§ **Dataset records**
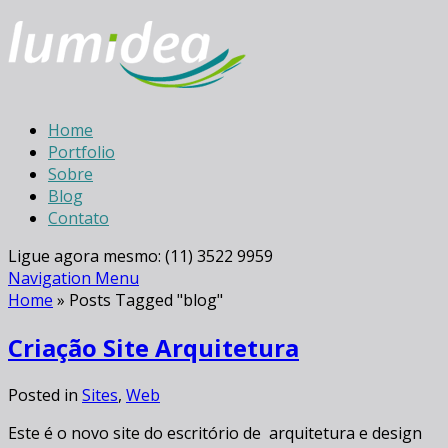
Home
Portfolio
Sobre
Blog
Contato
Ligue agora mesmo: (11) 3522 9959
Navigation Menu
Home
»
Posts Tagged
"
blog"
Criação Site Arquitetura
Posted in
Sites
,
Web
Este é o novo site do escritório de arquitetura e design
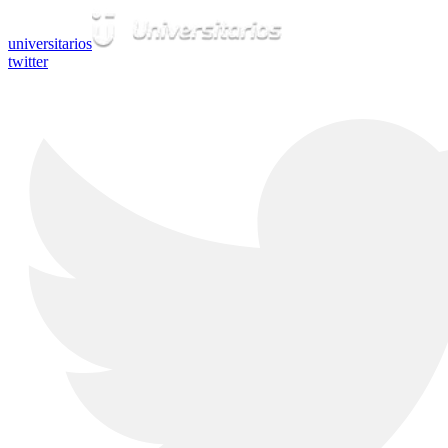
universitarios
twitter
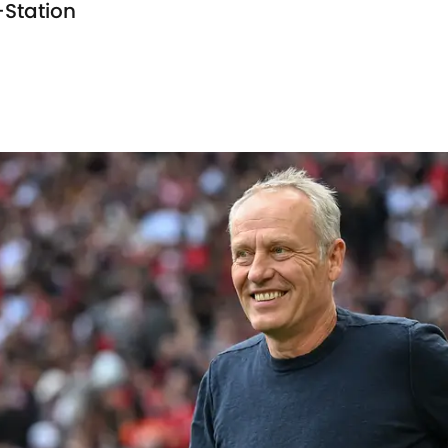
-Station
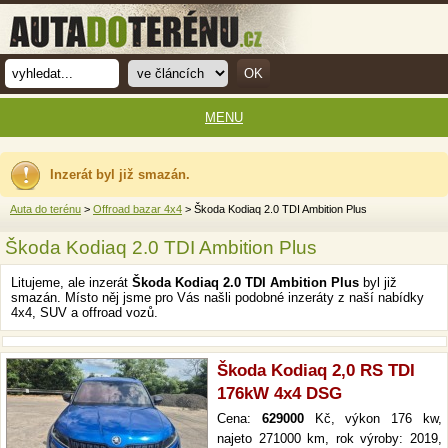
MENU
Inzerát byl již smazán.
Auta do terénu
>
Offroad bazar 4x4
> Škoda Kodiaq 2.0 TDI Ambition Plus
Škoda Kodiaq 2.0 TDI Ambition Plus
Litujeme, ale inzerát
Škoda Kodiaq 2.0 TDI Ambition Plus
byl již
smazán. Místo něj jsme pro Vás našli podobné inzeráty z naší nabídky
4x4, SUV a offroad vozů.
Škoda Kodiaq 2,0 RS TDI
176kW 4x4 DSG
Cena:
629000
Kč, výkon 176 kw,
najeto 271000 km, rok výroby: 2019,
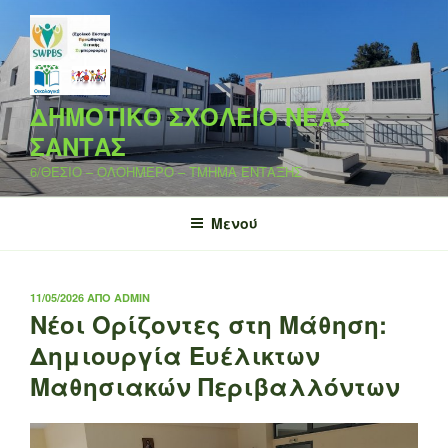
Μετάβαση
στο
περιεχόμενο
ΔΗΜΟΤΙΚΟ ΣΧΟΛΕΙΟ ΝΕΑΣ
ΣΑΝΤΑΣ
6/ΘΕΣΙΟ – ΟΛΟΗΜΕΡΟ – ΤΜΗΜΑ ΕΝΤΑΞΗΣ
Μενού
ΔΗΜΟΣΙΕΎΤΗΚΕ
11/05/2026
ΑΠΌ
ADMIN
ΣΤΙΣ
Νέοι Ορίζοντες στη Μάθηση:
Δημιουργία Ευέλικτων
Μαθησιακών Περιβαλλόντων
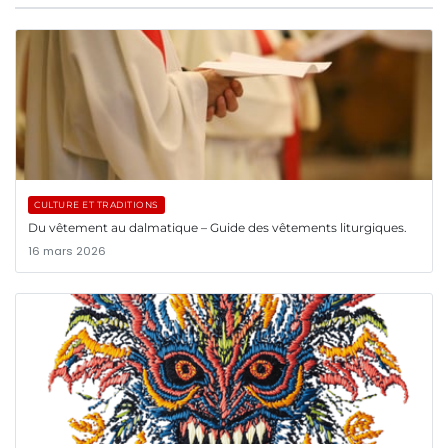
CULTURE ET TRADITIONS
Du vêtement au dalmatique – Guide des vêtements liturgiques.
16 mars 2026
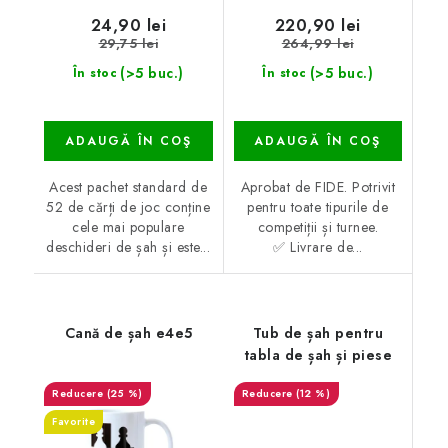
24,90 lei
220,90 lei
29,75 lei
264,99 lei
(>5 buc.)
(>5 buc.)
În stoc
În stoc
ADAUGĂ ÎN COŞ
ADAUGĂ ÎN COŞ
Acest pachet standard de
Aprobat de FIDE. Potrivit
52 de cărți de joc conține
pentru toate tipurile de
cele mai populare
competiții și turnee.
deschideri de șah și este...
✅ Livrare de...
Cană de șah e4e5
Tub de șah pentru
tabla de șah și piese
(25 %)
(12 %)
Favorite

§ **To do**
Reproduce all entries exactly. Pictures do not belong in the copy.

§ **Your response**
Home
Portfolio
Sobre
Blog
Contato
Ligue agora mesmo: (11) 3522 9959
Navigation Menu
Home
»
Posts Tagged
"
blog"
Criação Site Arquitetura
Posted in
Sites
,
Web
Este é o novo site do escritório de arquitetura e design
universitarios
twitter
-Station
MENU
Inzerát byl již smazán.
Auta do terénu
>
Offroad bazar 4x4
> Škoda Kodiaq 2.0 TDI Ambition Plus
Škoda Kodiaq 2.0 TDI Ambition Plus
Litujeme, ale inzerát
Škoda Kodiaq 2.0 TDI Ambition Plus
byl již
smazán. Místo něj jsme pro Vás našli podobné inzeráty z naší nabídky
4x4, SUV a offroad vozů.
Škoda Kodiaq 2,0 RS TDI
176kW 4x4 DSG
Cena:
629000
Kč, výkon 176 kw,
najeto 271000 km, rok výroby: 2019,
Μετάβαση
στο
περιεχόμενο
ΔΗΜΟΤΙΚΟ ΣΧΟΛΕΙΟ ΝΕΑΣ
ΣΑΝΤΑΣ
6/ΘΕΣΙΟ – ΟΛΟΗΜΕΡΟ – ΤΜΗΜΑ ΕΝΤΑΞΗΣ
Μενού
ΔΗΜΟΣΙΕΎΤΗΚΕ
11/05/2026
ΑΠΌ
ADMIN
ΣΤΙΣ
Νέοι Ορίζοντες στη Μάθηση:
Δημιουργία Ευέλικτων
Μαθησιακών Περιβαλλόντων
CULTURE ET TRADITIONS
Du vêtement au dalmatique – Guide des vêtements liturgiques.
16 mars 2026
24,90 lei
220,90 lei
29,75 lei
264,99 lei
(>5 buc.)
(>5 buc.)
În stoc
În stoc
ADAUGĂ ÎN COŞ
ADAUGĂ ÎN COŞ
Acest pachet standard de
Aprobat de FIDE. Potrivit
52 de cărți de joc conține
pentru toate tipurile de
cele mai populare
competiții și turnee.
deschideri de șah și este...
✅ Livrare de...
Cană de șah e4e5
Tub de șah pentru
tabla de șah și piese
(25 %)
(12 %)
Favorite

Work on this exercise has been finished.